▸ WHAT THE TASK REQUIRES
Retype, word for word, each line between the lines holding "ご利用上の注意｜ (62, 2536)" and "神姫乱舞A+ (173, 2425)", inclusive, and leave the rest of the data alone.

▸ DATA SUPPLIED
....
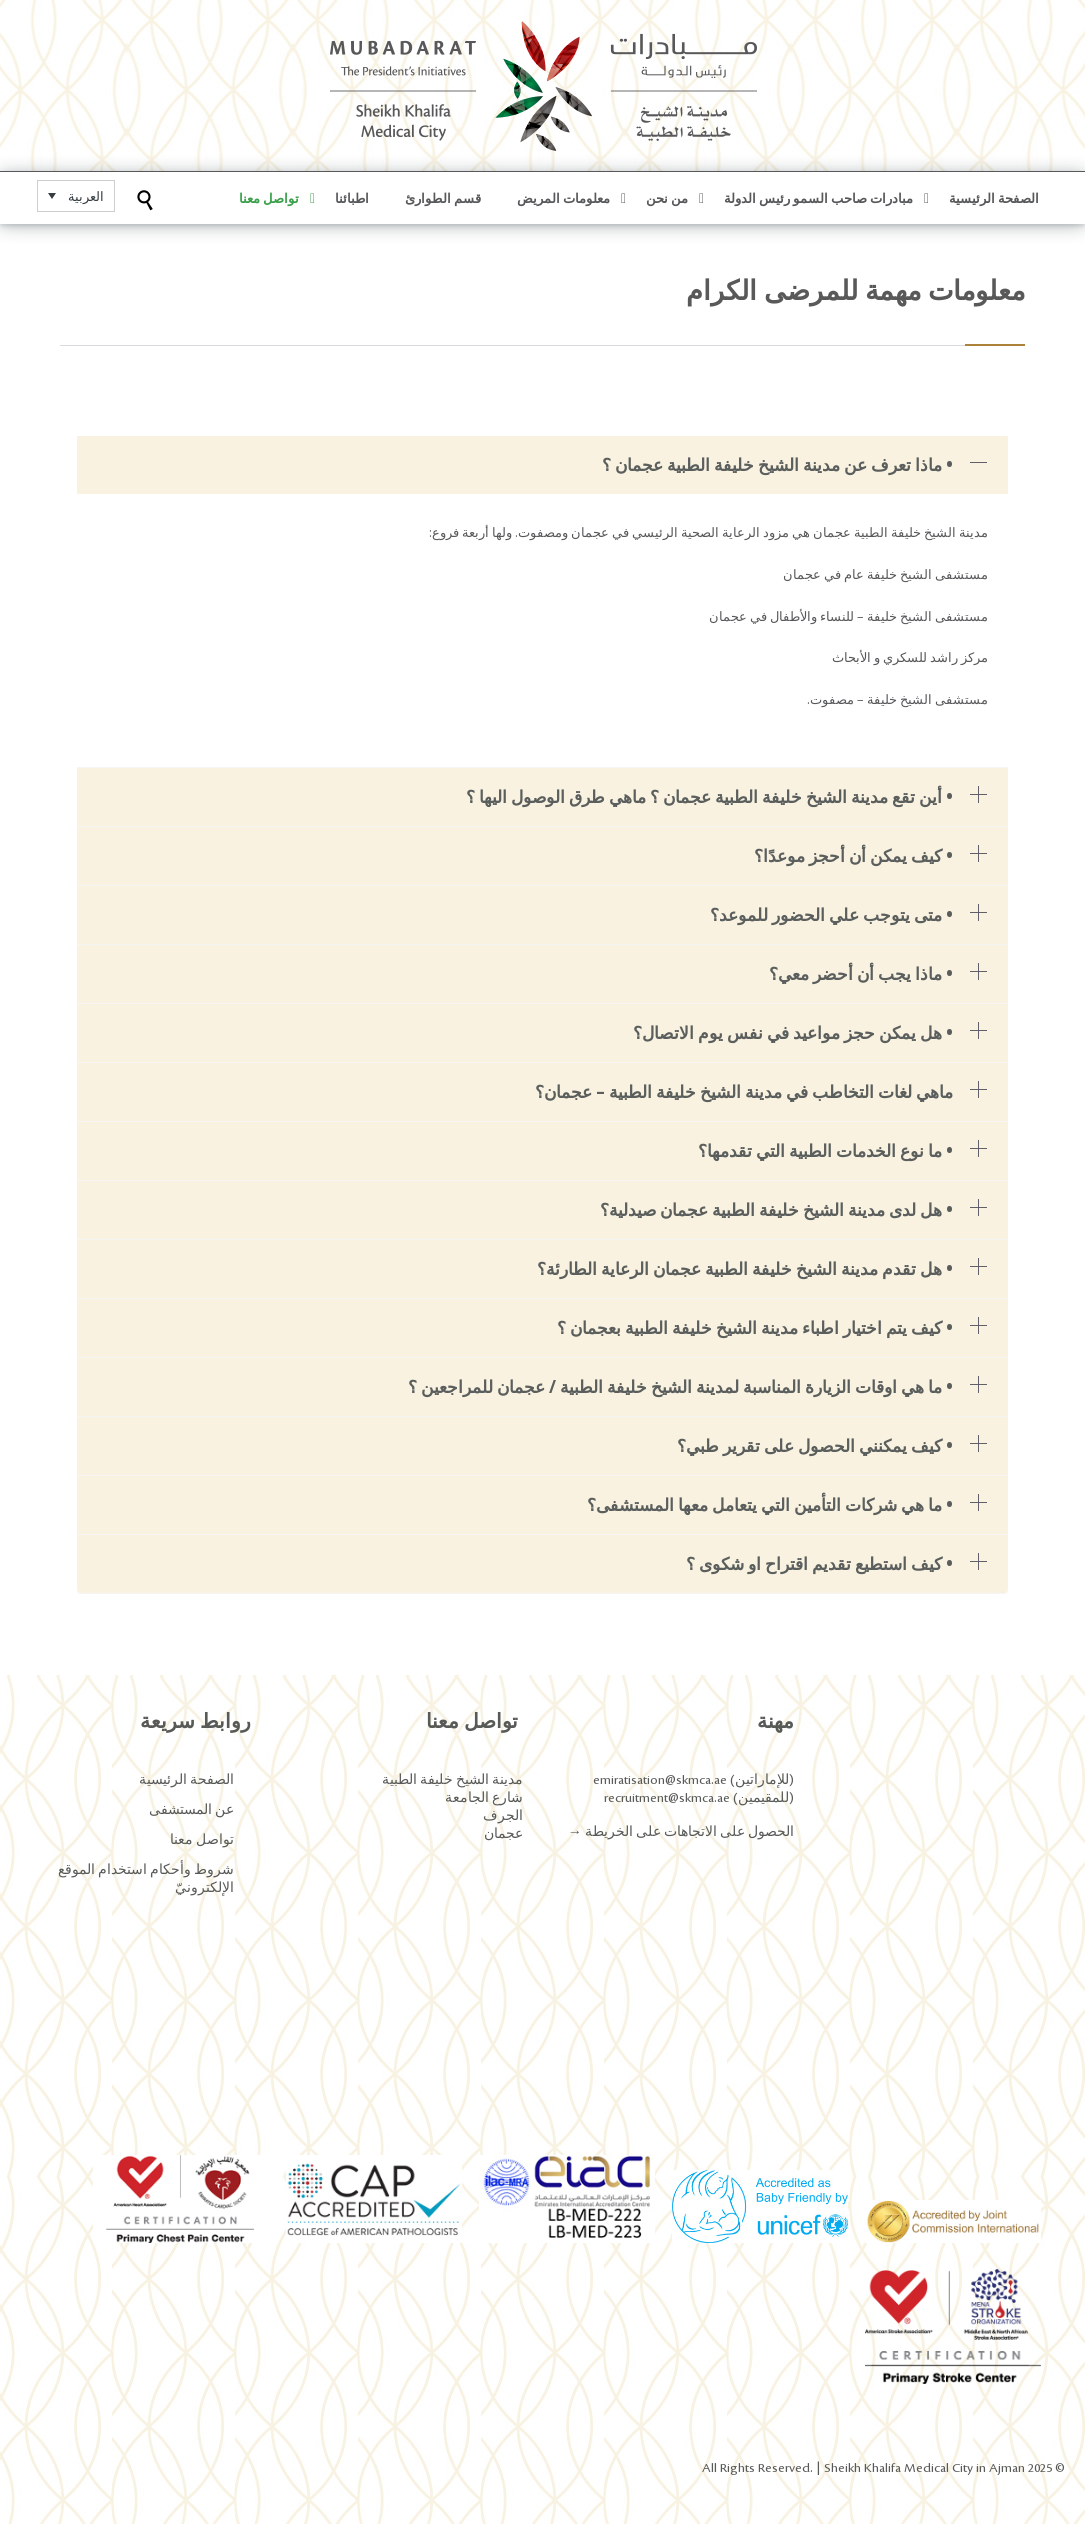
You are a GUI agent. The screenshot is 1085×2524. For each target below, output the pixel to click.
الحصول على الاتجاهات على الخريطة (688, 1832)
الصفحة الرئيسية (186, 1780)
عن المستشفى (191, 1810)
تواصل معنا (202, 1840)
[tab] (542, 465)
....
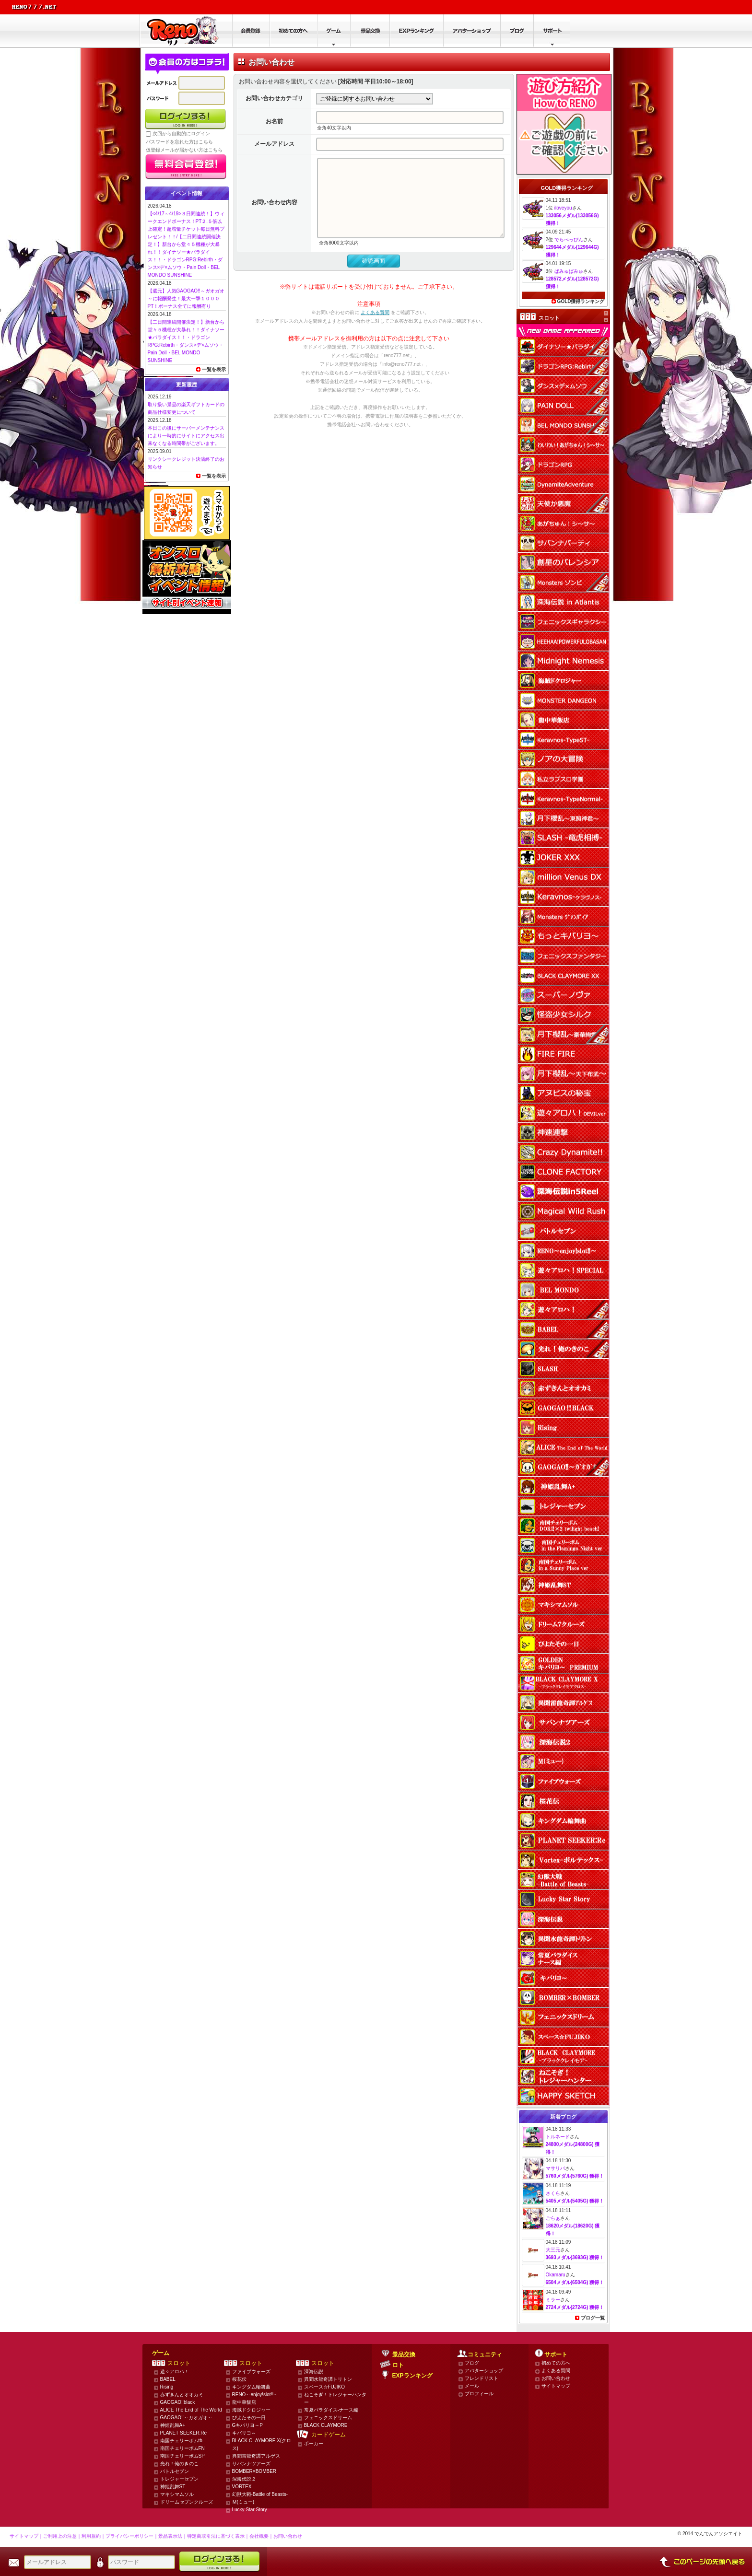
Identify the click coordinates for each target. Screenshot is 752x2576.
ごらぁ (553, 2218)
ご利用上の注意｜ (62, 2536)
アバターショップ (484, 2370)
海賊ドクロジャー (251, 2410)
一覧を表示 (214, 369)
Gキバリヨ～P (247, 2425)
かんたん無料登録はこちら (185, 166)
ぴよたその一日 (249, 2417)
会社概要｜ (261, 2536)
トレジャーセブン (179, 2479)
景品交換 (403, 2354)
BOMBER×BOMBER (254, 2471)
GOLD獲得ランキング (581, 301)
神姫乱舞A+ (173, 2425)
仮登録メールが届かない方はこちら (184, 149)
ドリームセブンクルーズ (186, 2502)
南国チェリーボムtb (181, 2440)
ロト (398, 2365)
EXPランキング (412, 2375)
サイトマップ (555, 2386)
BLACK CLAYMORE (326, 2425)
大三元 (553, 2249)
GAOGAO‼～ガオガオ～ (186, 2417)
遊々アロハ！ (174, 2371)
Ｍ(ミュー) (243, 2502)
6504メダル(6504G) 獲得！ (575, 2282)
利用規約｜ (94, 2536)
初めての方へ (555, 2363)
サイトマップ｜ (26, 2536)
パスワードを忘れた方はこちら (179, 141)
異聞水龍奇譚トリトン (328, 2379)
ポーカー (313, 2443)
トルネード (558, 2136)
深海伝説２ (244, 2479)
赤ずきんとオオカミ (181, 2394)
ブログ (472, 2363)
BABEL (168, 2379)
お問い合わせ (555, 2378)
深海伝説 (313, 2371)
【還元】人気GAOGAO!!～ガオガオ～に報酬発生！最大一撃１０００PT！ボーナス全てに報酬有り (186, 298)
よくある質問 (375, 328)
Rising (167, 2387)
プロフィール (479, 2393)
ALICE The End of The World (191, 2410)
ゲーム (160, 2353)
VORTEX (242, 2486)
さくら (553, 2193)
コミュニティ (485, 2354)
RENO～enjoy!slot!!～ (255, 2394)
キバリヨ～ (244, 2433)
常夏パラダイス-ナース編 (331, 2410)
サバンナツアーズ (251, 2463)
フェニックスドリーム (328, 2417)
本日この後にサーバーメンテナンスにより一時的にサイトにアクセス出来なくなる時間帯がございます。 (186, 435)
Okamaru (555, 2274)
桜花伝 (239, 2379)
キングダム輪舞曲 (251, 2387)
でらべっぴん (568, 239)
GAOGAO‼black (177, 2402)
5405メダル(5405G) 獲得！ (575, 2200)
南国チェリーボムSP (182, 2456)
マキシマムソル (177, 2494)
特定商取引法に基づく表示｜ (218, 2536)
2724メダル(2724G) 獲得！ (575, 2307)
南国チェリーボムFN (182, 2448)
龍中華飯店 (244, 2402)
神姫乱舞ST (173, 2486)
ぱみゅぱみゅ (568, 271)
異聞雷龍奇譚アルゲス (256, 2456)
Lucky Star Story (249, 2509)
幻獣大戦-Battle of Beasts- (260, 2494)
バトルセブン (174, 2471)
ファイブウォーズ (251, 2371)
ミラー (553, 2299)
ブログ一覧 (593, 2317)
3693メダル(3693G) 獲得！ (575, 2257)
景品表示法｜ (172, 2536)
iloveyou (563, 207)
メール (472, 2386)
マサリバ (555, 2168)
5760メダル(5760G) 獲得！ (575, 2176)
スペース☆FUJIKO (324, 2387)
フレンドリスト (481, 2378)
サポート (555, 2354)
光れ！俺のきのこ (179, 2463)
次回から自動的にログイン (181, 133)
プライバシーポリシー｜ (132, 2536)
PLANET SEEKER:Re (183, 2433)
....
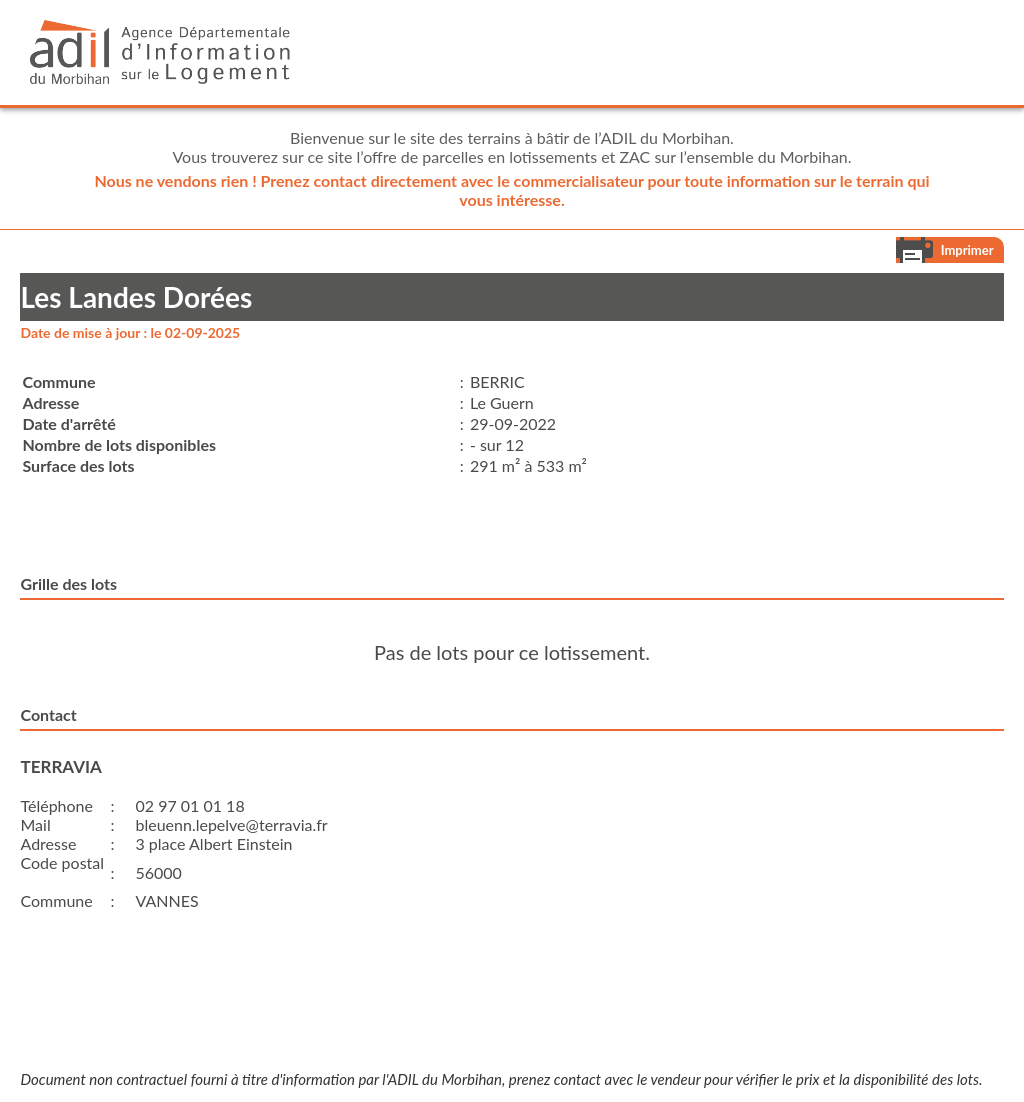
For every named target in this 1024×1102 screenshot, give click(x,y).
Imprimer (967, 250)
....
▸ ANSWER FOR THE TASK
ご利用上の注意｜ (62, 2536)
アバターショップ (484, 2370)
海賊ドクロジャー (251, 2410)
一覧を表示 (214, 369)
Gキバリヨ～P (247, 2425)
かんたん無料登録はこちら (185, 166)
ぴよたその一日 (249, 2417)
会社概要｜ (261, 2536)
トレジャーセブン (179, 2479)
景品交換 (403, 2354)
BOMBER×BOMBER (254, 2471)
GOLD獲得ランキング (581, 301)
神姫乱舞A+ (173, 2425)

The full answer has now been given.